§ **Task objective**
Keep the wording of each record exactly the same when you repeat it, and leave out pictures.

Dataset items:
────────

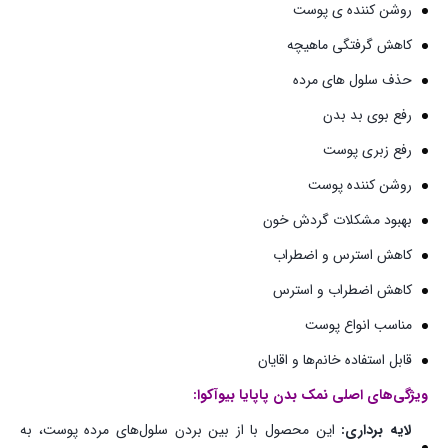
روشن کننده ی پوست
کاهش گرفتگی ماهیچه
حذف سلول های مرده
رفع بوی بد بدن
رفع زبری پوست
روشن کننده پوست
بهبود مشکلات گردش خون
کاهش استرس و اضطراب
کاهش اضطراب و استرس
مناسب انواع پوست
قابل استفاده خانم‌ها و اقایان
ویژگی‌های اصلی نمک بدن پاپایا بیوآکوا:
لایه برداری:
این محصول با از بین بردن سلول‌های مرده پوست، به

────────

§ **Final answer**
روشن کننده ی پوست
کاهش گرفتگی ماهیچه
حذف سلول های مرده
رفع بوی بد بدن
رفع زبری پوست
روشن کننده پوست
بهبود مشکلات گردش خون
کاهش استرس و اضطراب
کاهش اضطراب و استرس
مناسب انواع پوست
قابل استفاده خانم‌ها و اقایان
ویژگی‌های اصلی نمک بدن پاپایا بیوآکوا:
لایه برداری:
این محصول با از بین بردن سلول‌های مرده پوست، به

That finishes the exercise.